1-[1-(Phenylsulfonyl)pyrrolidin-2-yl]naphthalene-2,7-diol (4b) was obtained according to the method II. Yield 1.18 g (26%), white powder, mp 118–119°C. IR spectrum, ν, cm⁻¹: 1155 (SO₂), 1598 (CH Ar), 3278, 3424 (O–H). ¹H NMR spectrum (DMSO-d ₆), δ, ppm (J, Hz): 1.19–1.30 (1H, m), 1.86 (2H, m), 2.07–2.18 (1H, m), 3.63–3.73 (1H, m), and 3.78–3.89 (1H, m, 3CH₂); 5.30–5.42 (1H, m, CH); 6.84 (1H, dd, J = 8.7, J = 2.2, H Ar); 6.89 (1H, d, J = 8.6, H Ar); 7.38 (1H, s, H Ar); 7.51 (1H, d, J = 8.7, H Ar); 7.58–7.65 (4H, m, H Ar); 7.69 (1H, t, J = 7.4, H Ar); 7.87 (1H, d, J = 7.6, H Ar). ¹³C NMR spectrum (DMSO-d ₆), δ, ppm: 25.4; 32.3; 50.1; 57.0; 115.0; 115.3; 117.0; 117.0; 123.9; 126.6; 128.0; 129.0; 129.4; 129.5; 130.7; 133.3; 153.6; 155.6. Found, %: C 65.16; H 4.97; N 3.98; S 8.55. C₂₀H₁₉NO₄S. Calculated, %: C 65.02; H 5.18; N 3.79; S 8.68.

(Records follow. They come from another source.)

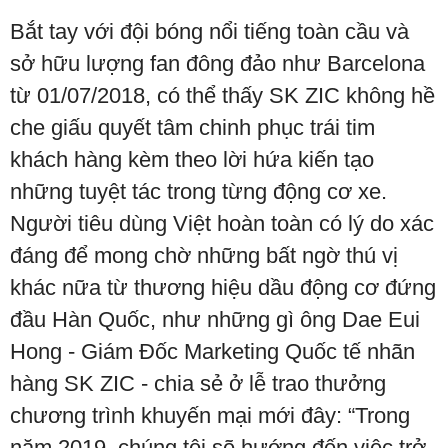
Bắt tay với đội bóng nổi tiếng toàn cầu và
sở hữu lượng fan đông đảo như Barcelona
từ 01/07/2018, có thể thấy SK ZIC không hề
che giấu quyết tâm chinh phục trái tim
khách hàng kèm theo lời hứa kiến tạo
những tuyệt tác trong từng động cơ xe.
Người tiêu dùng Việt hoàn toàn có lý do xác
đáng để mong chờ những bất ngờ thú vị
khác nữa từ thương hiệu dầu động cơ đứng
đầu Hàn Quốc, như những gì ông Dae Eui
Hong - Giám Đốc Marketing Quốc tế nhãn
hàng SK ZIC - chia sẻ ở lễ trao thưởng
chương trình khuyến mại mới đây: “Trong
năm 2019, chúng tôi sẽ hướng đến việc trở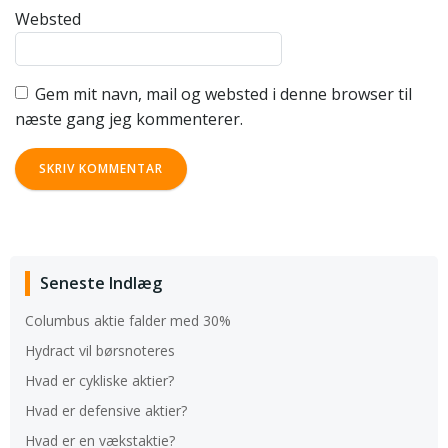
Websted
Gem mit navn, mail og websted i denne browser til
næste gang jeg kommenterer.
Seneste Indlæg
Columbus aktie falder med 30%
Hydract vil børsnoteres
Hvad er cykliske aktier?
Hvad er defensive aktier?
Hvad er en vækstaktie?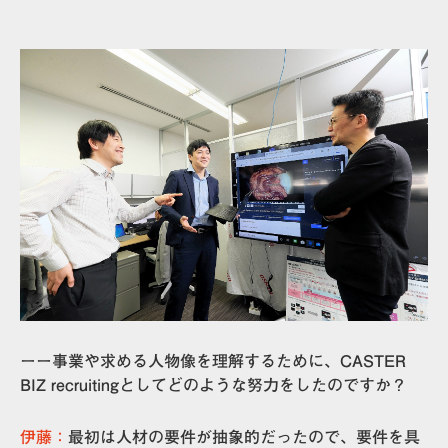
ーー事業や求める人物像を理解するために、CASTER
BIZ recruitingとしてどのような努力をしたのですか？
伊藤：
最初は人材の要件が抽象的だったので、要件を具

Monocrystal X-ray structural study of compound 3a was performed on a Bruker SMART Apex II diffractometer (graphite monochromator, λ(MoKα) 0.71073 Å). Crystals of compound 3a (C₂₁H₂₁NO₃S) were triclinic. At 20°C: a 8.315(12), b 9.836(14), c 11.323(16) Å, α 92.846(15), β 103.917(15), γ 99.573(16)°; V 882(2) ų; Z 2; d _calc 1.383 g/cm³, space group P1. The intensities of 6448 reflections were measured, of which 1081 were with I ≥ 2σ. The final probability factors were R 0.0607, wR ₂ 0.1. The structure was solved and refined first in isotropic and then in anisotropic approximation by using the SHELXL-97 program.45 Hydrogen atoms were placed in calculated positions. The visualization of molecules and analysis of intermolecular interactions were performed with the PLATON program.46 X-ray structural analysis data for compound 3a were deposited at the Cambridge Crystallographic Data Center (deposit CCDC 1487182).